Treasurer Jim Chalmers later sledged Minns, suggesting the premier didn’t understand a worker was taxed at 47 per cent only on income above the top threshold, not 47 per cent on average across their whole salary.
“First of all, that’s not how marginal tax rates work. Second of all, this is a government which is cutting taxes for every Australian worker,” Chalmers said. It was the sort of response usually reserved for someone on the opposite side of politics.
Minns was also lukewarm on Labor’s decision to extend its CGT changes to assets outside housing.

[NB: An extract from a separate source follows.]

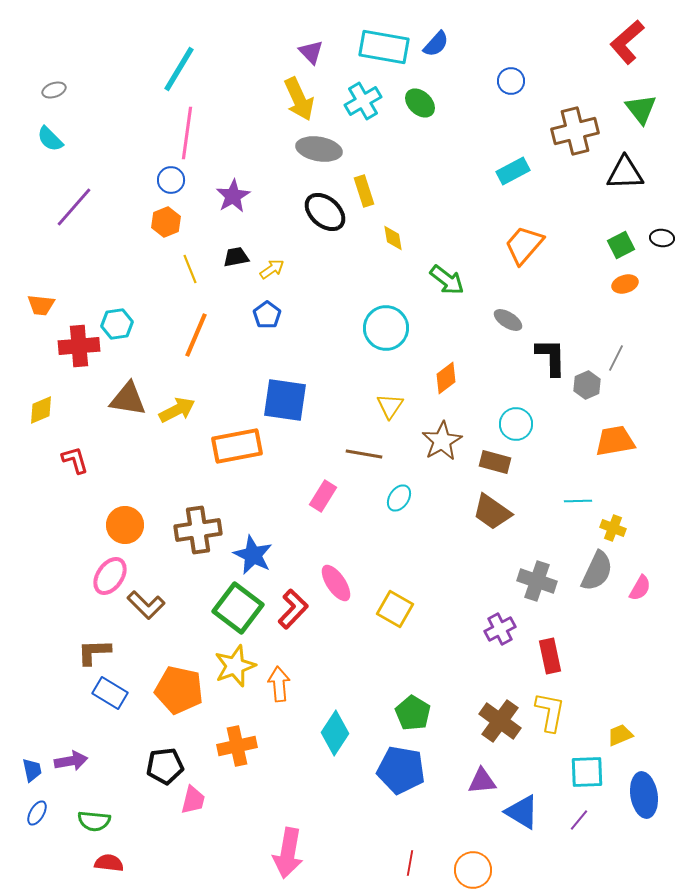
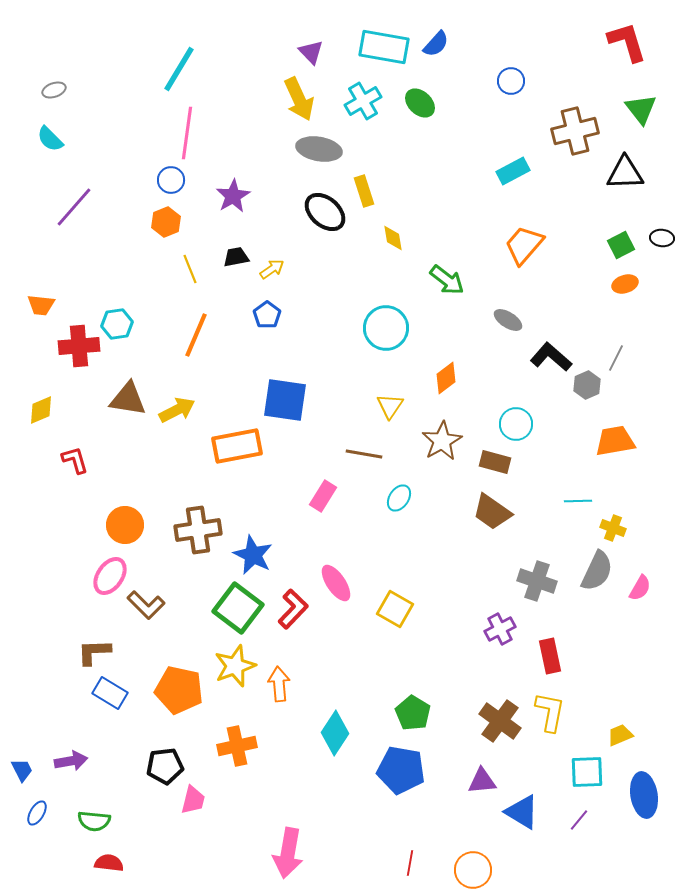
red L-shape at (627, 42): rotated 114 degrees clockwise
black L-shape at (551, 357): rotated 48 degrees counterclockwise
blue trapezoid at (32, 770): moved 10 px left; rotated 15 degrees counterclockwise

He said they were “not my changes” and he refused to back the plan, amid an outcry that changes will sap productivity.
“I bet Jim and Anthony appreciated Chris’ intervention,” Bill Shorten said sarcastically on this masthead’s Inside Politics podcast on Friday.
But both leaders play down any talk of tensions. Minns told this masthead: “I have a lot of respect for Anthony and I know we have a shared focus on delivering for people, who at the moment are doing it tougher than ever. I look forward to continuing to work closely with him.”
Albanese says: “Together we have delivered record public hospital funding, the full funding of NSW public schools and Australia’s world-leading social media age ban that will help to save kids’ lives. We have much more to do together, and I will be working hard towards seeing him re-elected next year along with the rest of the Labor movement in NSW.”
A senior source believes the differences are simply due to competing political priorities of the respective governments.
Minns’ senior ranks felt NSW, the nation’s largest economy, had been consistently shortchanged on GST, infrastructure spending and hospitals. That led to the premier and senior ministers publicly criticising the federal government.
“Anthony is a dealmaker. He doesn’t take well to reading about criticism in the media,” the senior source says.
Before the state election next year, attempts to create some distance from Canberra and pick a fight might just be good politics, another source claims.